··· STUDY MATERIAL ···

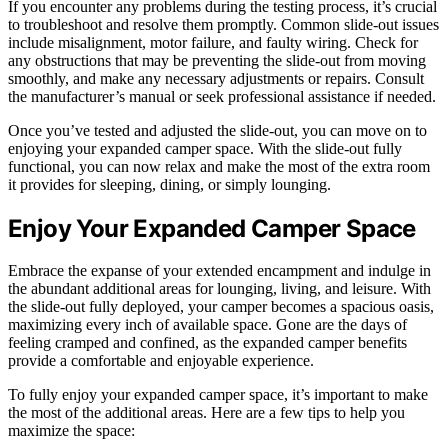
If you encounter any problems during the testing process, it’s crucial
to troubleshoot and resolve them promptly. Common slide-out issues
include misalignment, motor failure, and faulty wiring. Check for
any obstructions that may be preventing the slide-out from moving
smoothly, and make any necessary adjustments or repairs. Consult
the manufacturer’s manual or seek professional assistance if needed.
Once you’ve tested and adjusted the slide-out, you can move on to
enjoying your expanded camper space. With the slide-out fully
functional, you can now relax and make the most of the extra room
it provides for sleeping, dining, or simply lounging.
Enjoy Your Expanded Camper Space
Embrace the expanse of your extended encampment and indulge in
the abundant additional areas for lounging, living, and leisure. With
the slide-out fully deployed, your camper becomes a spacious oasis,
maximizing every inch of available space. Gone are the days of
feeling cramped and confined, as the expanded camper benefits
provide a comfortable and enjoyable experience.
To fully enjoy your expanded camper space, it’s important to make
the most of the additional areas. Here are a few tips to help you
maximize the space:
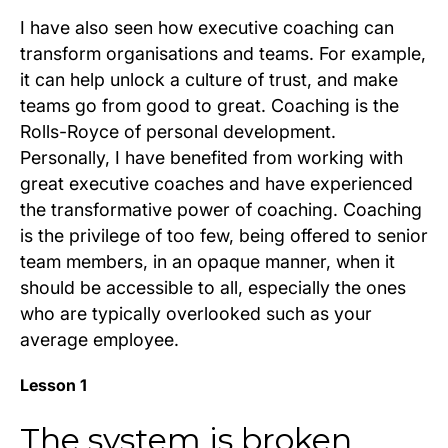
I have also seen how executive coaching can
transform organisations and teams. For example,
it can help unlock a culture of trust, and make
teams go from good to great. Coaching is the
Rolls-Royce of personal development.
Personally, I have benefited from working with
great executive coaches and have experienced
the transformative power of coaching. Coaching
is the privilege of too few, being offered to senior
team members, in an opaque manner, when it
should be accessible to all, especially the ones
who are typically overlooked such as your
average employee.
Lesson 1
The system is broken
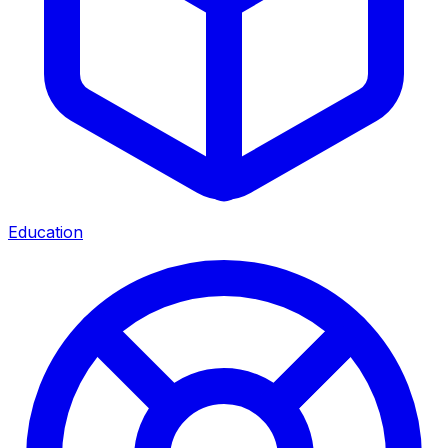
Education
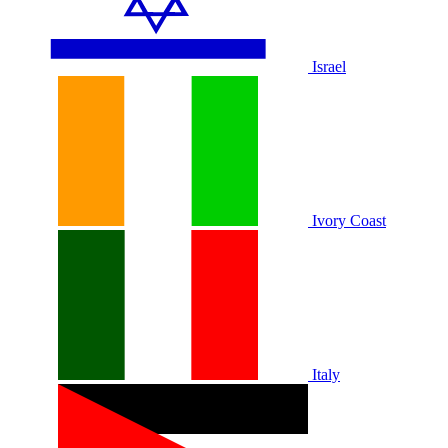
Israel
Ivory Coast
Italy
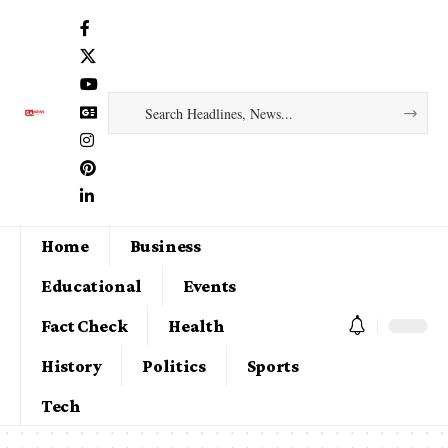
Home
Business
Educational
Events
Fact Check
Health
History
Politics
Sports
Tech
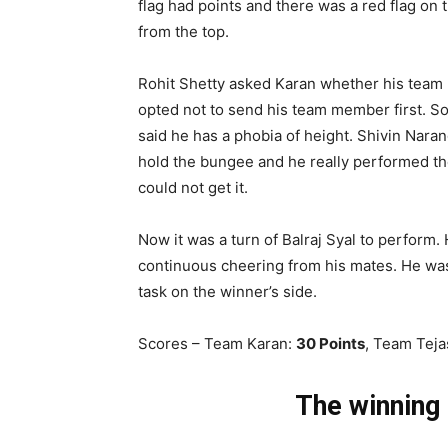
flag had points and there was a red flag on t
from the top.
Rohit Shetty asked Karan whether his team
opted not to send his team member first. So
said he has a phobia of height. Shivin Nara
hold the bungee and he really performed the
could not get it
.
Now it was a turn of Balraj Syal to perform.
continuous cheering from his mates. He was 
task on the winner’s side.
Scores – Team Karan:
30 Points
, Team Tej
The winning 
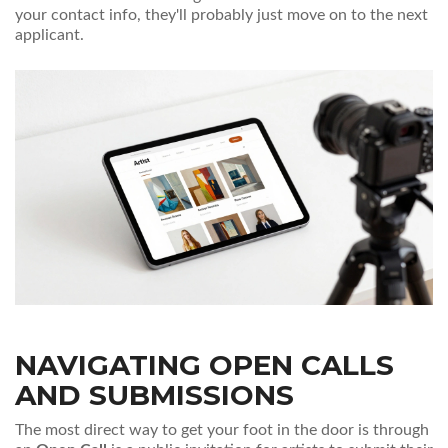
your contact info, they'll probably just move on to the next
applicant.
NAVIGATING OPEN CALLS
AND SUBMISSIONS
The most direct way to get your foot in the door is through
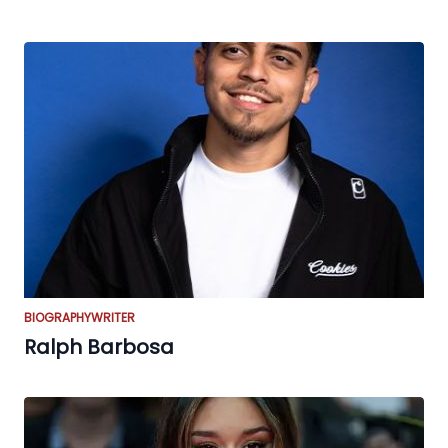
BIOGRAPHY
WRITER
Ralph Barbosa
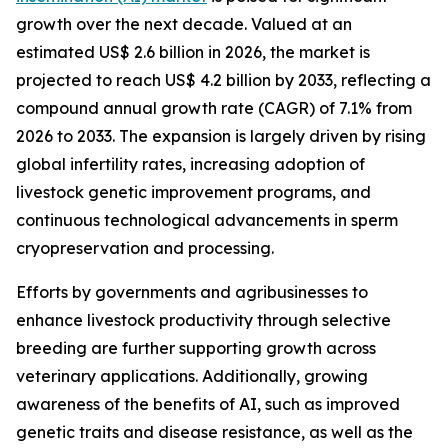
growth over the next decade. Valued at an
estimated US$ 2.6 billion in 2026, the market is
projected to reach US$ 4.2 billion by 2033, reflecting a
compound annual growth rate (CAGR) of 7.1% from
2026 to 2033. The expansion is largely driven by rising
global infertility rates, increasing adoption of
livestock genetic improvement programs, and
continuous technological advancements in sperm
cryopreservation and processing.
Efforts by governments and agribusinesses to
enhance livestock productivity through selective
breeding are further supporting growth across
veterinary applications. Additionally, growing
awareness of the benefits of AI, such as improved
genetic traits and disease resistance, as well as the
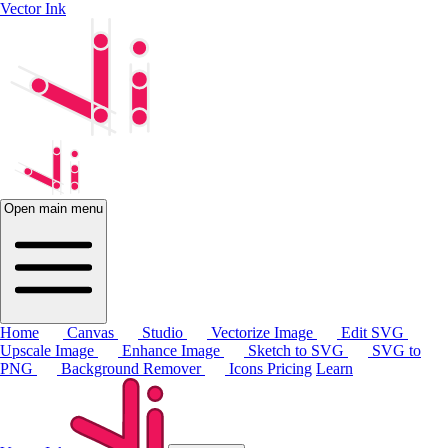
Vector Ink
Open main menu
Home
Canvas
Studio
Vectorize Image
Edit SVG
Upscale Image
Enhance Image
Sketch to SVG
SVG to
PNG
Background Remover
Icons
Pricing
Learn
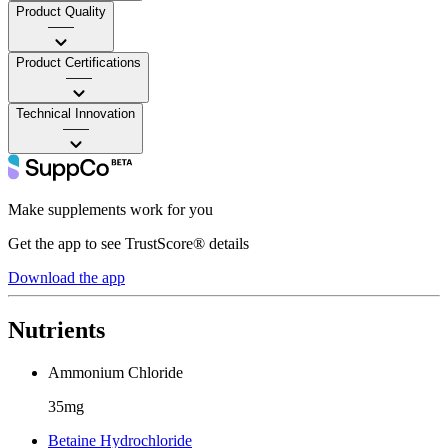
Product Quality
——
Product Certifications
——
Technical Innovation
——
Make supplements work for you
Get the app to see TrustScore® details
Download the app
Nutrients
Ammonium Chloride
35mg
Betaine Hydrochloride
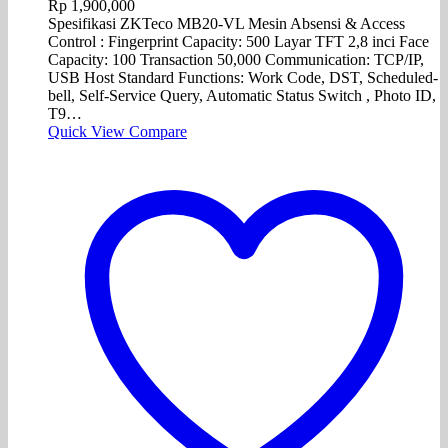
Rp
1,900,000
Spesifikasi ZKTeco MB20-VL Mesin Absensi & Access
Control : Fingerprint Capacity: 500 Layar TFT 2,8 inci Face
Capacity: 100 Transaction 50,000 Communication: TCP/IP,
USB Host Standard Functions: Work Code, DST, Scheduled-
bell, Self-Service Query, Automatic Status Switch , Photo ID,
T9…
Quick View
Compare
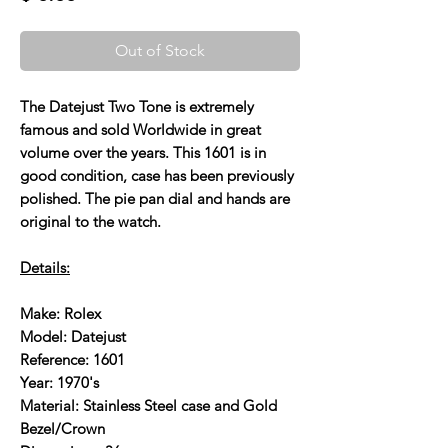
Out of Stock
The Datejust Two Tone is extremely
famous and sold Worldwide in great
volume over the years. This 1601 is in
good condition, case has been previously
polished. The pie pan dial and hands are
original to the watch.
Details:
Make: Rolex
Model: Datejust
Reference: 1601
Year: 1970's
Material: Stainless Steel case and Gold
Bezel/Crown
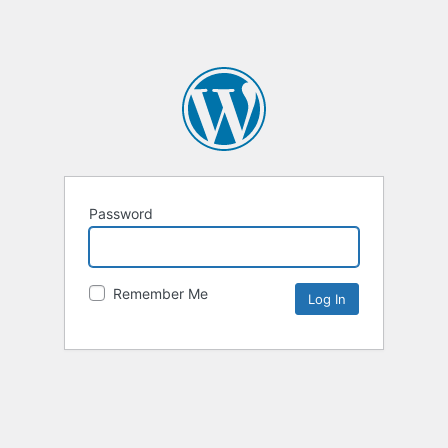
Password
Remember Me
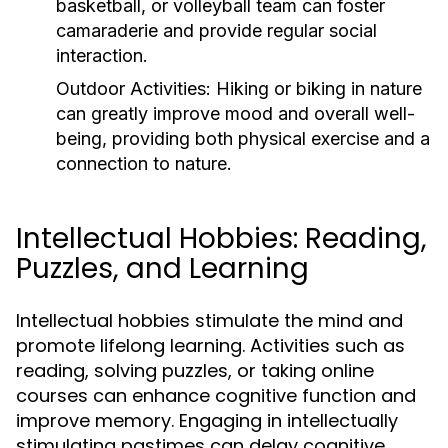
basketball, or volleyball team can foster
camaraderie and provide regular social
interaction.
Outdoor Activities:
Hiking or biking in nature
can greatly improve mood and overall well-
being, providing both physical exercise and a
connection to nature.
Intellectual Hobbies: Reading,
Puzzles, and Learning
Intellectual hobbies stimulate the mind and
promote lifelong learning. Activities such as
reading, solving puzzles, or taking online
courses can enhance cognitive function and
improve memory. Engaging in intellectually
stimulating pastimes can delay cognitive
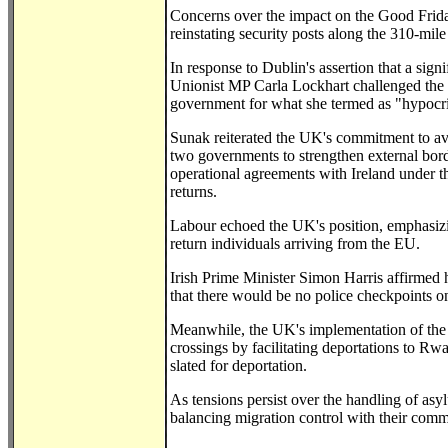
Concerns over the impact on the Good Frid
reinstating security posts along the 310-mil
In response to Dublin's assertion that a sig
Unionist MP Carla Lockhart challenged the cla
government for what she termed as "hypocris
Sunak reiterated the UK's commitment to avo
two governments to strengthen external bor
operational agreements with Ireland under 
returns.
Labour echoed the UK's position, emphasizin
return individuals arriving from the EU.
Irish Prime Minister Simon Harris affirmed h
that there would be no police checkpoints on
Meanwhile, the UK's implementation of the
crossings by facilitating deportations to Rw
slated for deportation.
As tensions persist over the handling of asy
balancing migration control with their comm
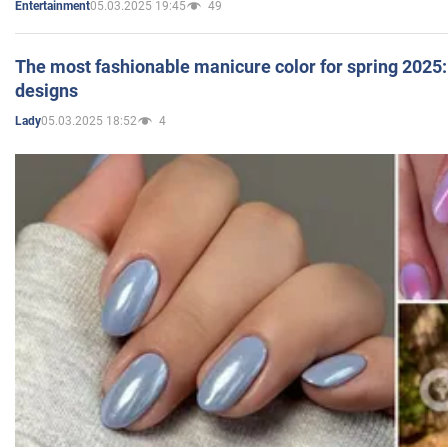
05.03.2025 19:45
49
Entertainment
The most fashionable manicure color for spring 2025: 
designs
05.03.2025 18:52
4
Lady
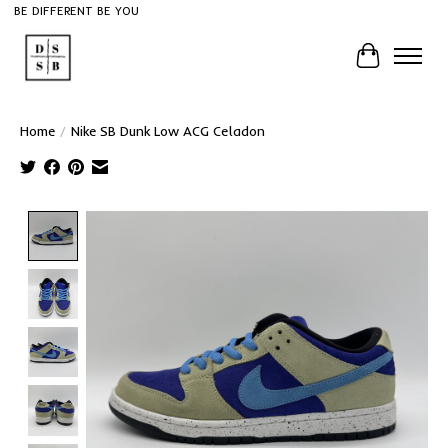
BE DIFFERENT BE YOU
Cart
Home
/
Nike SB Dunk Low ACG Celadon
Product image slideshow Items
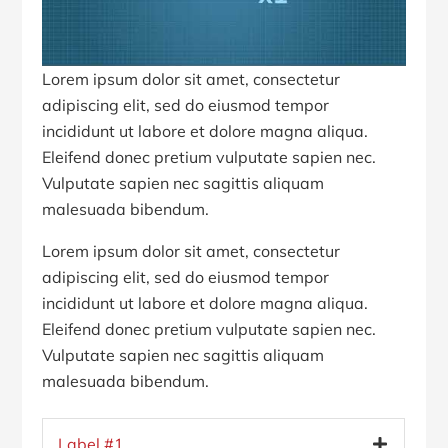
Lorem ipsum dolor sit amet, consectetur
adipiscing elit, sed do eiusmod tempor
incididunt ut labore et dolore magna aliqua.
Eleifend donec pretium vulputate sapien nec.
Vulputate sapien nec sagittis aliquam
malesuada bibendum.
Lorem ipsum dolor sit amet, consectetur
adipiscing elit, sed do eiusmod tempor
incididunt ut labore et dolore magna aliqua.
Eleifend donec pretium vulputate sapien nec.
Vulputate sapien nec sagittis aliquam
malesuada bibendum.
Label #1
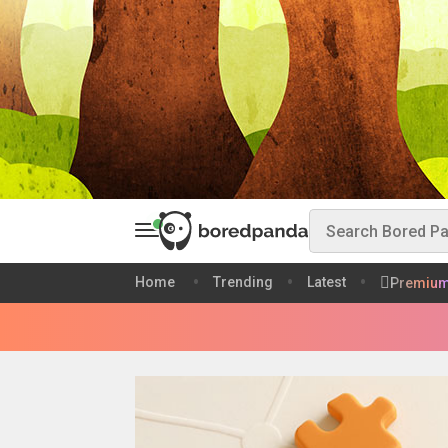
Home
Trending
Latest
Premiu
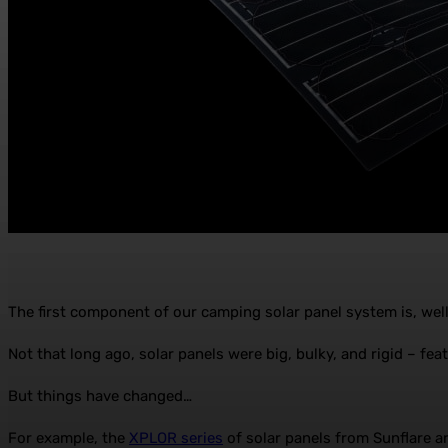
The first component of our camping solar panel system is, well,
Not that long ago, solar panels were big, bulky, and rigid – fe
But things have changed…
For example, the
XPLOR series
of solar panels from Sunflare ar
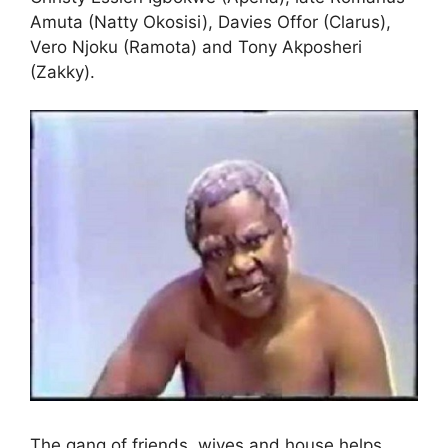
Amuta (Natty Okosisi), Davies Offor (Clarus),
Vero Njoku (Ramota) and Tony Akposheri
(Zakky).
The gang of friends, wives and house helps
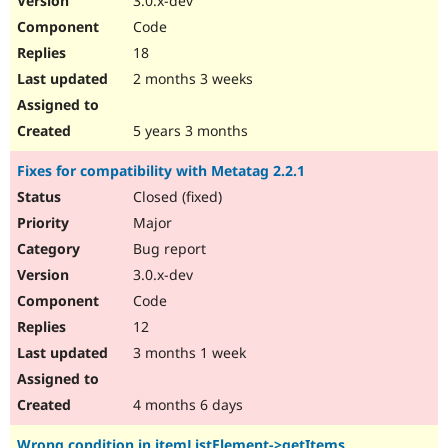
3.0.x-dev
Code
18
2 months 3 weeks
5 years 3 months
Fixes for compatibility with Metatag 2.2.1
Closed (fixed)
Major
Bug report
3.0.x-dev
Code
12
3 months 1 week
4 months 6 days
Wrong condition in itemListElement->getItems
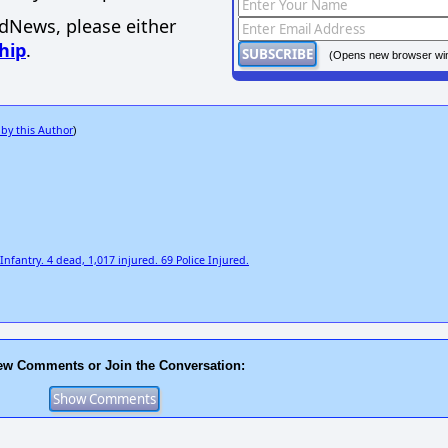
EdNews, please either
hip
.
(Opens new browser wi
 by this Author
)
fantry. 4 dead, 1,017 injured. 69 Police Injured.
ew Comments or Join the Conversation:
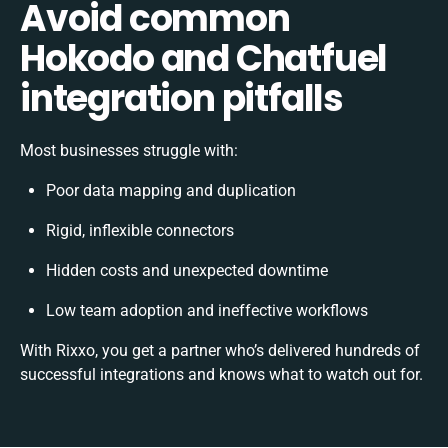
Avoid common
Hokodo and Chatfuel
integration pitfalls
Most businesses struggle with:
Poor data mapping and duplication
Rigid, inflexible connectors
Hidden costs and unexpected downtime
Low team adoption and ineffective workflows
With Rixxo, you get a partner who’s delivered hundreds of
successful integrations and knows what to watch out for.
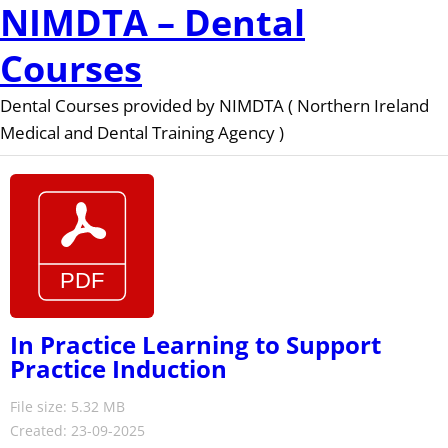
NIMDTA – Dental
Courses
Dental Courses provided by NIMDTA ( Northern Ireland
Medical and Dental Training Agency )
In Practice Learning to Support
Practice Induction
File size: 5.32 MB
Created: 23-09-2025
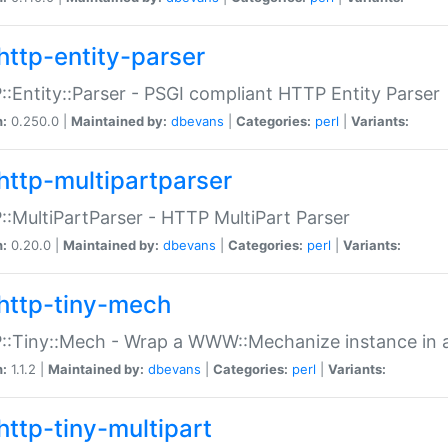
http-entity-parser
:Entity::Parser - PSGI compliant HTTP Entity Parser
n:
0.250.0 |
Maintained by:
dbevans
|
Categories:
perl
|
Variants:
http-multipartparser
:MultiPartParser - HTTP MultiPart Parser
n:
0.20.0 |
Maintained by:
dbevans
|
Categories:
perl
|
Variants:
http-tiny-mech
:Tiny::Mech - Wrap a WWW::Mechanize instance in a
n:
1.1.2 |
Maintained by:
dbevans
|
Categories:
perl
|
Variants:
http-tiny-multipart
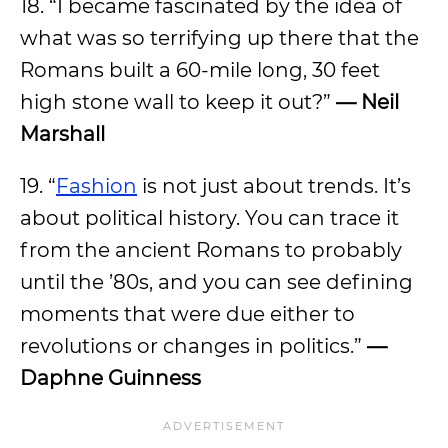
18. “I became fascinated by the idea of
what was so terrifying up there that the
Romans built a 60-mile long, 30 feet
high stone wall to keep it out?”
— Neil
Marshall
19. “
Fashion
is not just about trends. It’s
about political history. You can trace it
from the ancient Romans to probably
until the ’80s, and you can see defining
moments that were due either to
revolutions or changes in politics.”
—
Daphne Guinness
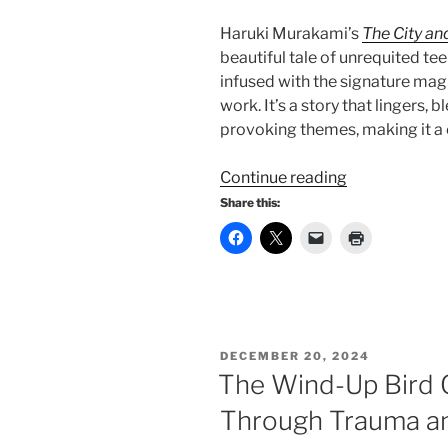
Haruki Murakami’s
The City an
beautiful tale of unrequited t
infused with the signature mag
work. It’s a story that lingers
provoking themes, making it a
“The
Continue reading
City
Share this:
and
Its
Uncertain
Walls”
POSTED
DECEMBER 20, 2024
ON
The Wind-Up Bird C
Through Trauma an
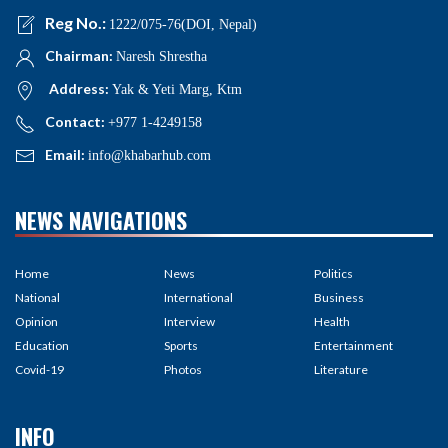
Reg No.:
1222/075-76(DOI, Nepal)
Chairman:
Naresh Shrestha
Address:
Yak & Yeti Marg, Ktm
Contact:
+977 1-4249158
Email:
info@khabarhub.com
NEWS NAVIGATIONS
Home
News
Politics
National
International
Business
Opinion
Interview
Health
Education
Sports
Entertainment
Covid-19
Photos
Literature
INFO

···

Using the records above, repeat exactly the run of lines that starts with the line with "Ivory Coast" and goes on through the line with "Capacity: 100 Transaction"; omit each picture.

Ivory Coast
Italy
Home
Business
Educational
Events
Fact Check
Health
History
Politics
Sports
Tech
flag had points and there was a red flag on t
from the top.
Rohit Shetty asked Karan whether his team
opted not to send his team member first. So
said he has a phobia of height. Shivin Nara
hold the bungee and he really performed the
could not get it
.
Now it was a turn of Balraj Syal to perform.
continuous cheering from his mates. He was 
task on the winner’s side.
Scores – Team Karan:
30 Points
, Team Tej
The winning 
your contact info, they'll probably just move on to the next
applicant.
NAVIGATING OPEN CALLS
AND SUBMISSIONS
The most direct way to get your foot in the door is through
BIOGRAPHY
WRITER
Ralph Barbosa
growth over the next decade. Valued at an
estimated US$ 2.6 billion in 2026, the market is
projected to reach US$ 4.2 billion by 2033, reflecting a
compound annual growth rate (CAGR) of 7.1% from
2026 to 2033. The expansion is largely driven by rising
global infertility rates, increasing adoption of
livestock genetic improvement programs, and
continuous technological advancements in sperm
cryopreservation and processing.
Efforts by governments and agribusinesses to
enhance livestock productivity through selective
breeding are further supporting growth across
veterinary applications. Additionally, growing
awareness of the benefits of AI, such as improved
genetic traits and disease resistance, as well as the
Vector Ink
Open main menu
Home
Canvas
Studio
Vectorize Image
Edit SVG
Upscale Image
Enhance Image
Sketch to SVG
SVG to
PNG
Background Remover
Icons
Pricing
Learn
Product Quality
——
Product Certifications
——
Technical Innovation
——
Make supplements work for you
Get the app to see TrustScore® details
Download the app
Nutrients
Ammonium Chloride
35mg
Betaine Hydrochloride
Rp
1,900,000
Spesifikasi ZKTeco MB20-VL Mesin Absensi & Access
Control : Fingerprint Capacity: 500 Layar TFT 2,8 inci Face
Capacity: 100 Transaction 50,000 Communication: TCP/IP,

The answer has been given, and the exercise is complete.